Data for the task Block Start

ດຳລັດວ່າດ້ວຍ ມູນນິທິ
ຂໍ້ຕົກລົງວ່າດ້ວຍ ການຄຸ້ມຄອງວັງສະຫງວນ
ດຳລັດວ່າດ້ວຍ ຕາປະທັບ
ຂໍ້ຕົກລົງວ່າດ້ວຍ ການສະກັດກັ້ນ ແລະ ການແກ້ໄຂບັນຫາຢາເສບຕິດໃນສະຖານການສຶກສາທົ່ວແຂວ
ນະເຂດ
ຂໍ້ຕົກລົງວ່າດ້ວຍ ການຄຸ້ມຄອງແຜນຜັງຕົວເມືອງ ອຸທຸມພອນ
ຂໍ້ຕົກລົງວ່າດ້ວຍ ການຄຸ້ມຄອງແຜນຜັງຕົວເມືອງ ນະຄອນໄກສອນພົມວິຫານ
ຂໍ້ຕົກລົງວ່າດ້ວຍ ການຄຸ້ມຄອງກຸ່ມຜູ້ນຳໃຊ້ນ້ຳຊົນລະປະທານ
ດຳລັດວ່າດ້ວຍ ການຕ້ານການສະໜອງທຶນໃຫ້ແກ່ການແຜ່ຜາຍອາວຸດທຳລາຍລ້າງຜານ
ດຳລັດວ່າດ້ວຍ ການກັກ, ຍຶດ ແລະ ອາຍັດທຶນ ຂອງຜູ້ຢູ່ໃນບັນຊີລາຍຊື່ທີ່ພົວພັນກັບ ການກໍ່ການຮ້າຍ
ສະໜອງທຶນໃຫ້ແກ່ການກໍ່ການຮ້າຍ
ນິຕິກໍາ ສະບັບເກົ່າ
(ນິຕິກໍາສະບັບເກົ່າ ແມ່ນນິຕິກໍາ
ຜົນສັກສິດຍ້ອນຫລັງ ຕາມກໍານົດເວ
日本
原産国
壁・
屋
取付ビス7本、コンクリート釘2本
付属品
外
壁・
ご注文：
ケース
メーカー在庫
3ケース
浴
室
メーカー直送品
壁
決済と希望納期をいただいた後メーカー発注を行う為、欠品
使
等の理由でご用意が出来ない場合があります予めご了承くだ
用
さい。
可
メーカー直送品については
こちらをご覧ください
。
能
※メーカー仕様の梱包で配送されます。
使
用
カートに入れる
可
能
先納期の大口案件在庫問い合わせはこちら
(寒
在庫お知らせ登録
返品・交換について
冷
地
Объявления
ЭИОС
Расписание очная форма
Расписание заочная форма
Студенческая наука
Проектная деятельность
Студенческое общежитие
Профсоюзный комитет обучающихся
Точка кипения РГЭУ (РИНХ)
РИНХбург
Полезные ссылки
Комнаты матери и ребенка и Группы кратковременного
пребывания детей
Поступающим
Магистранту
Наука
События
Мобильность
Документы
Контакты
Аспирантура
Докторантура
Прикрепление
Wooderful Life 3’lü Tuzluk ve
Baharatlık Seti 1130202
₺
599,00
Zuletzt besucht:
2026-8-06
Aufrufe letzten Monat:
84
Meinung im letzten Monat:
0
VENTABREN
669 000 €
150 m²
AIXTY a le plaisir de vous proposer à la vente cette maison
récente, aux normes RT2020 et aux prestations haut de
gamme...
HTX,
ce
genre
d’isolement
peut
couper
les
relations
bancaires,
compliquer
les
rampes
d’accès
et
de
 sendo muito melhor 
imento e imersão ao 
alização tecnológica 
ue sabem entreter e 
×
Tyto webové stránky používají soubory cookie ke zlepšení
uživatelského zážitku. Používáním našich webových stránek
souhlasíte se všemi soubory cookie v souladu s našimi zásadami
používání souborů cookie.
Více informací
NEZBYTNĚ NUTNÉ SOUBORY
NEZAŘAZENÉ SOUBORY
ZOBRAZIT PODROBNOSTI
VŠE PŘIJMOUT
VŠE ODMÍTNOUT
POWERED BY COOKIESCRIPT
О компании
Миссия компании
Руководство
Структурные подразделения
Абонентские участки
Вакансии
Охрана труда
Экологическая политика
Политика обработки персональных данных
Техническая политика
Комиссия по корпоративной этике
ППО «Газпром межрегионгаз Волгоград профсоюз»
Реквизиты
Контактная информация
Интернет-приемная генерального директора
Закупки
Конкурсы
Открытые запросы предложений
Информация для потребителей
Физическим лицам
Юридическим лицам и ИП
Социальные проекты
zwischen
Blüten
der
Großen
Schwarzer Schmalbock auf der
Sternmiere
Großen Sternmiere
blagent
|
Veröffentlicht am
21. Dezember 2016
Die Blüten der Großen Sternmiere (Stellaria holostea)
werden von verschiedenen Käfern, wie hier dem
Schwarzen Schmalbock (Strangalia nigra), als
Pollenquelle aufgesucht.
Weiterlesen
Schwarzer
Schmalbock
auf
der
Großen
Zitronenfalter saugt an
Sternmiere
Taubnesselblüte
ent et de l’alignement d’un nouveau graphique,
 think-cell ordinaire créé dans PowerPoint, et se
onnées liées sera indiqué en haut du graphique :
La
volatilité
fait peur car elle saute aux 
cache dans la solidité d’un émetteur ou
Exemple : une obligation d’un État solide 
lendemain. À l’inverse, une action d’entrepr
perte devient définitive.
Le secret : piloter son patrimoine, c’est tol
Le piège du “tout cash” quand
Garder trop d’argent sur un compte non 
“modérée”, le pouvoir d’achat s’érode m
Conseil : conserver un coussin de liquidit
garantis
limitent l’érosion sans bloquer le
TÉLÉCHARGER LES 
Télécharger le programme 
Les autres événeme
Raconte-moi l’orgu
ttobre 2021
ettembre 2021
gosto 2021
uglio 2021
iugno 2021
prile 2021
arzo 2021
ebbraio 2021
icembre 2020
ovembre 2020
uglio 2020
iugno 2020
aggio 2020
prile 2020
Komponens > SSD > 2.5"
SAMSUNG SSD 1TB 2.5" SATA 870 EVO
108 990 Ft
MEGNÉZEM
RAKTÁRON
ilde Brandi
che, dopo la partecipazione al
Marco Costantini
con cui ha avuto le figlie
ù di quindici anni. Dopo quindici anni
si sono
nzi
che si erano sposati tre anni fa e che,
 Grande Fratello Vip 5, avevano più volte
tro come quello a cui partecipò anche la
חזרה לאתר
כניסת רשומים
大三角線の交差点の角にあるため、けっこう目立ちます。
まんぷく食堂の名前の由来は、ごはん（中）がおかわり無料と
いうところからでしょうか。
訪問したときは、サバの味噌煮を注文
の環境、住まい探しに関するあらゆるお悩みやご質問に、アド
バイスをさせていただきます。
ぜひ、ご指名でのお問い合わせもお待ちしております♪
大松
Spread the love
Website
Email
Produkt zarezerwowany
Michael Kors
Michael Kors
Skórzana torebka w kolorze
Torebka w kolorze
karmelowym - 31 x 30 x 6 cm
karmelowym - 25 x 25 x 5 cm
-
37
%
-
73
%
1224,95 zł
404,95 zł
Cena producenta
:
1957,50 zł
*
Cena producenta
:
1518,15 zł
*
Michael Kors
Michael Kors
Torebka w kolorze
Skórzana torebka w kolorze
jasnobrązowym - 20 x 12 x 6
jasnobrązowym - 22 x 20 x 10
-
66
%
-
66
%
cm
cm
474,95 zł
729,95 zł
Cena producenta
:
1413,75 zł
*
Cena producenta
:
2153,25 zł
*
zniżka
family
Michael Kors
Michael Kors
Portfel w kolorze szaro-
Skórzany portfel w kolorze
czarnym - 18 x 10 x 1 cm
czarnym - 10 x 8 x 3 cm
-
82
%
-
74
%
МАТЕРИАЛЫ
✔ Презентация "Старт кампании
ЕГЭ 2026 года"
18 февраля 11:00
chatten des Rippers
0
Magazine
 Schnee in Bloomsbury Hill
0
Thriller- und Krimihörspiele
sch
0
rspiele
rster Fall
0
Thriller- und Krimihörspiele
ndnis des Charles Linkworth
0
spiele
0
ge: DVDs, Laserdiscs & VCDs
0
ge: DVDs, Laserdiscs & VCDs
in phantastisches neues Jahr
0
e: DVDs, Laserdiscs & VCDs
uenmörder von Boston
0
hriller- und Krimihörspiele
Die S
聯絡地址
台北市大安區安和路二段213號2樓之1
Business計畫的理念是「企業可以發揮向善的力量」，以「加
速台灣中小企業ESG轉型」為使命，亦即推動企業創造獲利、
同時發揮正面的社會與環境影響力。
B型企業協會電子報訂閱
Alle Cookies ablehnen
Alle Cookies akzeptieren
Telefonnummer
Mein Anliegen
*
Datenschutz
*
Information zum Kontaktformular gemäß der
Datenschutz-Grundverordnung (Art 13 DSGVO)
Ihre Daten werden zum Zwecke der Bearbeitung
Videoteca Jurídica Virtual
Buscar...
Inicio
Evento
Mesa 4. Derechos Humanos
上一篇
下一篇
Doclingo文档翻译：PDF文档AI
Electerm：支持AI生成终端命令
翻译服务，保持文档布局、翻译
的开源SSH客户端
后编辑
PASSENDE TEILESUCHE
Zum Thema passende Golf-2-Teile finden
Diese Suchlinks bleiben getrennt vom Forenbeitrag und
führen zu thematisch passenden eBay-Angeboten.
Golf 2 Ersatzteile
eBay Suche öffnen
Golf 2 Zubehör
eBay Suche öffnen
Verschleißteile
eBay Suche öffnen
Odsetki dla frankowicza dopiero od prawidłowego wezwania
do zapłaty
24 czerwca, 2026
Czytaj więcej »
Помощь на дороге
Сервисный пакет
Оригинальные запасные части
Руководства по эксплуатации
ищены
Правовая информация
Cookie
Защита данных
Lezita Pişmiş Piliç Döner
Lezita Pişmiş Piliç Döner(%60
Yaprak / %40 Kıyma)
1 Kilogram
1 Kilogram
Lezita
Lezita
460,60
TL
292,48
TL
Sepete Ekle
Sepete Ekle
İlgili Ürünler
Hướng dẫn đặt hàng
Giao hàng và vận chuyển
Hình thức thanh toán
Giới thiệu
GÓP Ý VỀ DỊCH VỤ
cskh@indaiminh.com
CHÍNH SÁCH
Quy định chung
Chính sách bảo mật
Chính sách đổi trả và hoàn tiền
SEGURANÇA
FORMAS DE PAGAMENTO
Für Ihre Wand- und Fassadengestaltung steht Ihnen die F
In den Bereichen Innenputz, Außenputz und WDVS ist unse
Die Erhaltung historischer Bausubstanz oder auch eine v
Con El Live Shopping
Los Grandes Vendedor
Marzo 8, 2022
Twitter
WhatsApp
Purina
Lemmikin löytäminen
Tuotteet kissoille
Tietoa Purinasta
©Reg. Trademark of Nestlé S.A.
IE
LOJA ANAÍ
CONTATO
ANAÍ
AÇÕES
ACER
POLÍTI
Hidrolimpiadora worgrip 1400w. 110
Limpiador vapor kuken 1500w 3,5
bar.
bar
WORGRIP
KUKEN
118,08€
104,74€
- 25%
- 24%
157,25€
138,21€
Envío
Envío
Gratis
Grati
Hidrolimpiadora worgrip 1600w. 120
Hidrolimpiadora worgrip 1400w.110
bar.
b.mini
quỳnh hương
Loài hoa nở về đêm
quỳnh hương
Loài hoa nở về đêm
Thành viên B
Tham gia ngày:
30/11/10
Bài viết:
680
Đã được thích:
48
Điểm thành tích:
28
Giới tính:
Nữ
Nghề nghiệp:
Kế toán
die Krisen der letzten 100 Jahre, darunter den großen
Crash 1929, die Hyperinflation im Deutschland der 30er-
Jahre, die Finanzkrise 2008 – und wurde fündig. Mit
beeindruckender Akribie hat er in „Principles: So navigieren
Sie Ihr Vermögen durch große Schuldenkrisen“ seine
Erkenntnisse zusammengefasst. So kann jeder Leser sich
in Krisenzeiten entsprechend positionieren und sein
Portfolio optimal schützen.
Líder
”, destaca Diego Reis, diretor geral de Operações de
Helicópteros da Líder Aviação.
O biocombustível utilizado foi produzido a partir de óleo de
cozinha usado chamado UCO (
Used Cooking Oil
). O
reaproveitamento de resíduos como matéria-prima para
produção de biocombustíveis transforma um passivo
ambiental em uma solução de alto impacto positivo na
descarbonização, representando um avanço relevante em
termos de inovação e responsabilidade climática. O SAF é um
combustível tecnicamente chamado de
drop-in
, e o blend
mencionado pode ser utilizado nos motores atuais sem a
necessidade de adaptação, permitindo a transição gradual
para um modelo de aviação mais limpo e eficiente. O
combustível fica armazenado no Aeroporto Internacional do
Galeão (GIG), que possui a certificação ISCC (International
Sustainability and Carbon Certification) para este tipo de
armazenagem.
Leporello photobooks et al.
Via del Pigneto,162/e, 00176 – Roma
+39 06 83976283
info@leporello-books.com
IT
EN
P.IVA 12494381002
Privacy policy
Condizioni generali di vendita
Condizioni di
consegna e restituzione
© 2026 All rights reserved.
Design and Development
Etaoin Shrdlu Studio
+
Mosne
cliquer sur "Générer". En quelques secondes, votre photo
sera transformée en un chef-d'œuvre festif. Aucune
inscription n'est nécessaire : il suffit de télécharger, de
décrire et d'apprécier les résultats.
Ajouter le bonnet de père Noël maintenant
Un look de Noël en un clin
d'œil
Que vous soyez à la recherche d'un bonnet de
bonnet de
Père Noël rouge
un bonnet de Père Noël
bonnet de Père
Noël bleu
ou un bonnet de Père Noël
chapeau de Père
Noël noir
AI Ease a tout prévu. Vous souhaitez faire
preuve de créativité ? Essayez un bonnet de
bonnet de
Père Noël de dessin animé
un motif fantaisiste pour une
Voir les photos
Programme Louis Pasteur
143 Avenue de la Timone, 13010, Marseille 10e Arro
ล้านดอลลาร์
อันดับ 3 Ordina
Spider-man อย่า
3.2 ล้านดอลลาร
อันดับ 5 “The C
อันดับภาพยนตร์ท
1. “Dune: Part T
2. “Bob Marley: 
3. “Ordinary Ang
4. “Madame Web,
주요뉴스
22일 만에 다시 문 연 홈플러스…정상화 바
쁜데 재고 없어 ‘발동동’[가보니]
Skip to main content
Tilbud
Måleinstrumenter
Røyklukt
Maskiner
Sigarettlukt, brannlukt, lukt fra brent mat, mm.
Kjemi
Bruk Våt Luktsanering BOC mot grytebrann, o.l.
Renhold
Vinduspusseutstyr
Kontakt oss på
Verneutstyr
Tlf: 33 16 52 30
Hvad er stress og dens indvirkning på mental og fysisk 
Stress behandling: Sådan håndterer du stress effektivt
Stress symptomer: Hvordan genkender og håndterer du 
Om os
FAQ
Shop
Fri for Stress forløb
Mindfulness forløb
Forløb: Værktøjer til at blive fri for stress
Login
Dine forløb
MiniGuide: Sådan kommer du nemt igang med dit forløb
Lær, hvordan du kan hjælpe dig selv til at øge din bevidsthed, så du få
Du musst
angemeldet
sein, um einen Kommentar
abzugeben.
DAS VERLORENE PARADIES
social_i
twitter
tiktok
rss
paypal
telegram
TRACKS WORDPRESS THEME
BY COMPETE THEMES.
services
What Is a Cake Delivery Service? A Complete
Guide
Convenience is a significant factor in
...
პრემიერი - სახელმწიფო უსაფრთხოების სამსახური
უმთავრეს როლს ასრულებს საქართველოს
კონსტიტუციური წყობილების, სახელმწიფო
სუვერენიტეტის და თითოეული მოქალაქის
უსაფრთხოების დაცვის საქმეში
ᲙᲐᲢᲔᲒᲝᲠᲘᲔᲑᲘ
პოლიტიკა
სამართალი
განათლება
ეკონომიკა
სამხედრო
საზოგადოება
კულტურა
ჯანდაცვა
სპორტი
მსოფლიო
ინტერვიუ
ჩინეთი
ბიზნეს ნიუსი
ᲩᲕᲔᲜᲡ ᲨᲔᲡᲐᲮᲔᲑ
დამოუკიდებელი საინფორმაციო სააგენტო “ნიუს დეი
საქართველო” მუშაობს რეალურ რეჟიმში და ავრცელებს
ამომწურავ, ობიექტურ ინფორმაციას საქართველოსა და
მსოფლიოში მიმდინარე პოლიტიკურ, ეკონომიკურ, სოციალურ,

Data for the task Block End

* _Task requirements_: Each line from the beginning of the listing up to the line where "ດຳລັດວ່າດ້ວຍ ການຕ້ານ" appears needs to be given again exactly; please add nothing else.

* _Solution to this problem_:
ດຳລັດວ່າດ້ວຍ ມູນນິທິ
ຂໍ້ຕົກລົງວ່າດ້ວຍ ການຄຸ້ມຄອງວັງສະຫງວນ
ດຳລັດວ່າດ້ວຍ ຕາປະທັບ
ຂໍ້ຕົກລົງວ່າດ້ວຍ ການສະກັດກັ້ນ ແລະ ການແກ້ໄຂບັນຫາຢາເສບຕິດໃນສະຖານການສຶກສາທົ່ວແຂວ
ນະເຂດ
ຂໍ້ຕົກລົງວ່າດ້ວຍ ການຄຸ້ມຄອງແຜນຜັງຕົວເມືອງ ອຸທຸມພອນ
ຂໍ້ຕົກລົງວ່າດ້ວຍ ການຄຸ້ມຄອງແຜນຜັງຕົວເມືອງ ນະຄອນໄກສອນພົມວິຫານ
ຂໍ້ຕົກລົງວ່າດ້ວຍ ການຄຸ້ມຄອງກຸ່ມຜູ້ນຳໃຊ້ນ້ຳຊົນລະປະທານ
ດຳລັດວ່າດ້ວຍ ການຕ້ານການສະໜອງທຶນໃຫ້ແກ່ການແຜ່ຜາຍອາວຸດທຳລາຍລ້າງຜານ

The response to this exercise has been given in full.